Circulation: 185,000

 

Science friction


 

By Boston Herald Editorial Staff | Sunday, August 14, 2011 | http://www.bostonherald.com | Editorials

 

We’ve always thought Massachusetts should stay out of national curriculum standards in math and English because our standards were better, but the Board of Elementary and Secondary Education signed up anyway. We did say national standards were bound to be an improvement for many states. Now we’re no longer so sure.

 

An influential body has proposed new science curriculum standards (“frameworks” in education jargon). The state board plans to align the Massachusetts standards with whatever national ones emerge. Both the board and the national organizations sponsoring the “Common Core” project should reject this bewildering effort from the National Academy of Sciences.

 

We were alerted to this by Ze’ev Wurman, a software expert who helped develop California’s standards and who commented critically on the new Massachusetts standards. In his blog comment on the Academy’s proposal he said: “The framework does not expect students to use any kind of analytical mathematics while studying science.”

 

The document only expects students by grade 12 to be competent in recognizing this and expressing that, and in using “simple mathematical expressions’” to see if something “makes sense,” Wurman wrote.

 

Wurman could find only one equation in all 280 pages of the proposal.

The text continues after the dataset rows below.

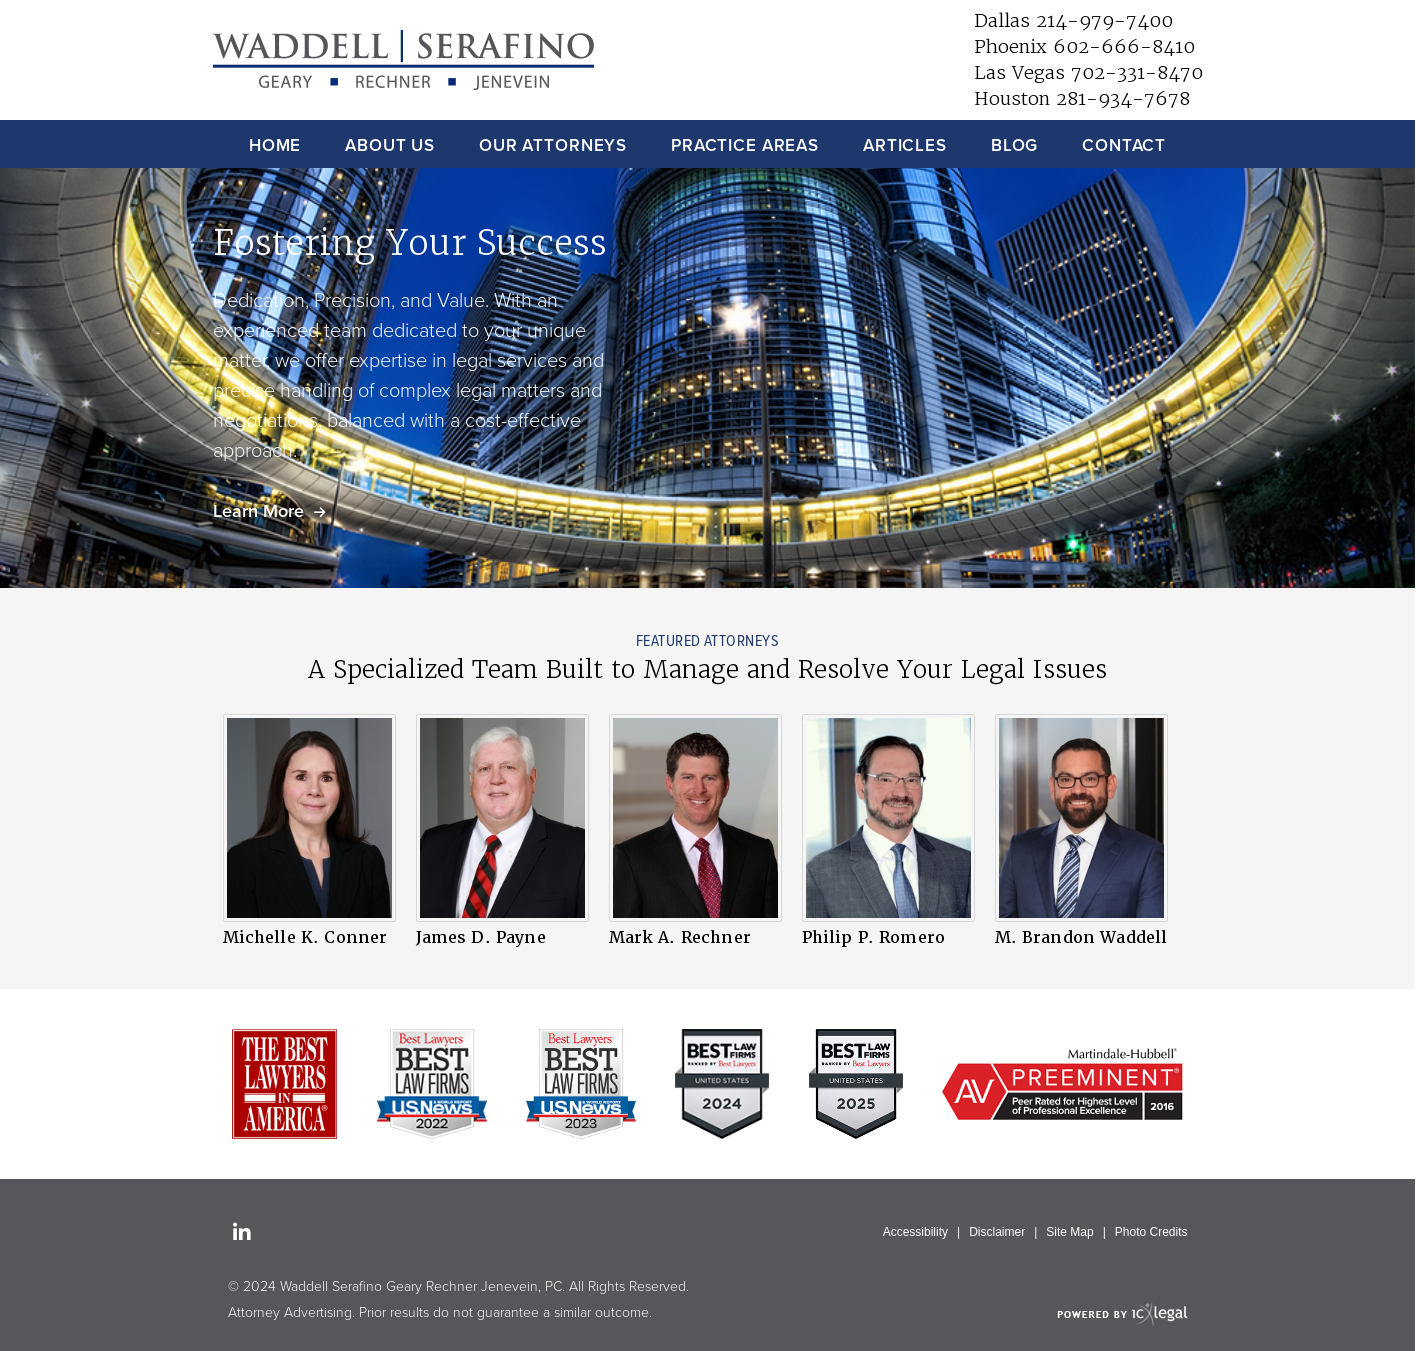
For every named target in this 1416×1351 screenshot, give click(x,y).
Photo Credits (1151, 1232)
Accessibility (915, 1232)
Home (275, 145)
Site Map (1069, 1232)
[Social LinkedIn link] (242, 1234)
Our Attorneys (553, 145)
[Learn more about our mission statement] (269, 511)
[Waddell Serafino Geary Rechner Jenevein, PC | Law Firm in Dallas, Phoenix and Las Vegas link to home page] (403, 60)
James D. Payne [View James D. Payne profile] (481, 937)
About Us (390, 145)
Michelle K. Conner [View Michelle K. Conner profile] (305, 937)
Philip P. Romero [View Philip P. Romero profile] (874, 937)
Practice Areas (745, 145)
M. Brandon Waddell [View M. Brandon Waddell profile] (1081, 937)
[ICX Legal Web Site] (1122, 1313)
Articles (905, 145)
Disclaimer (997, 1232)
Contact (1124, 145)
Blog (1014, 145)
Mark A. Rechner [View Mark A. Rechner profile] (680, 937)
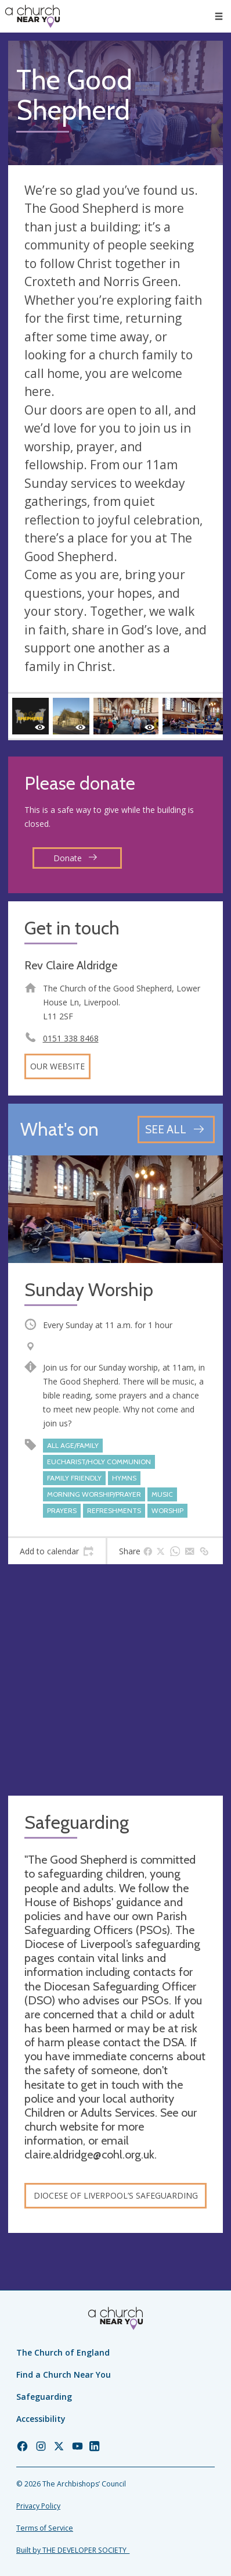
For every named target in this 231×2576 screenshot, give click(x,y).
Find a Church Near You (63, 2374)
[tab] (57, 1551)
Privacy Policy (38, 2506)
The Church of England (63, 2352)
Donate (75, 858)
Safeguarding (44, 2396)
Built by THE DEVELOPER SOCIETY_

A careful reading of the 29 pages of the physical sciences section, where equations would be most important, found none at all.

 

This is baffling. Mathematics, to which the authors devoted much praise, is the language of science. Wurman’s conclusion, which we share: The document “simply teaches our students science appreciation.”

 

The size of the document is a disqualifier, too. Teachers and principals need a concise document that will tell them what students need to know and how to learn it, not endless streams of sludgy prose.